Excerpted data
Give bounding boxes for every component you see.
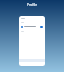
button[interactable]: Profile	[27, 3, 38, 7]
button[interactable]: Toggle notifications	[19, 25, 45, 28]
staticText: Profile	[27, 3, 38, 7]
other: Toggle notifications	[40, 26, 43, 28]
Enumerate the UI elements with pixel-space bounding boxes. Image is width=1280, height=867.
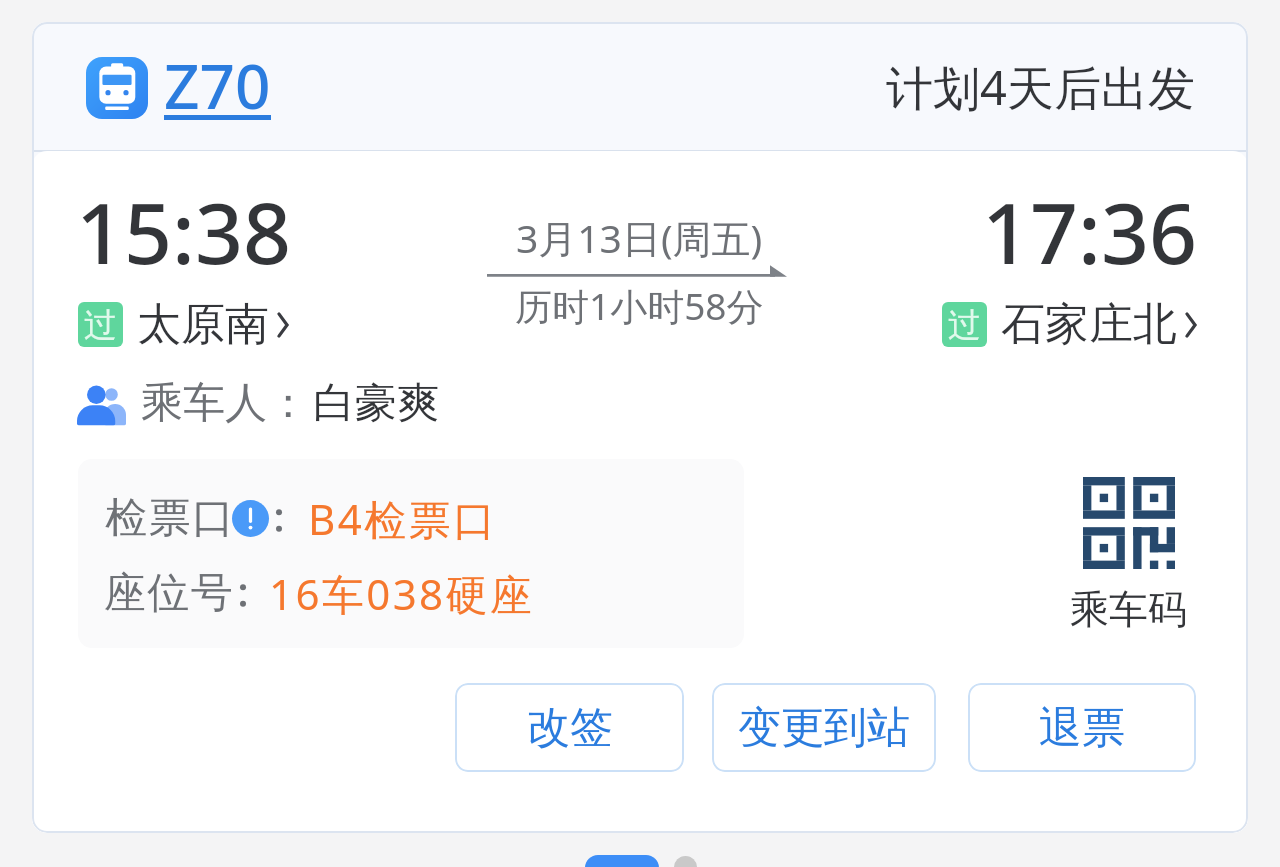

Problem description
The records above should be reproduced exactly, with no pictures included.

Output of the task
Give bounding boxes for every component you see.
button[interactable]: Profile	[27, 3, 38, 7]
button[interactable]: Toggle notifications	[19, 25, 45, 28]
staticText: Profile	[27, 3, 38, 7]
other: Toggle notifications	[40, 26, 43, 28]
Enumerate the UI elements with pixel-space bounding boxes. Image is width=1280, height=867.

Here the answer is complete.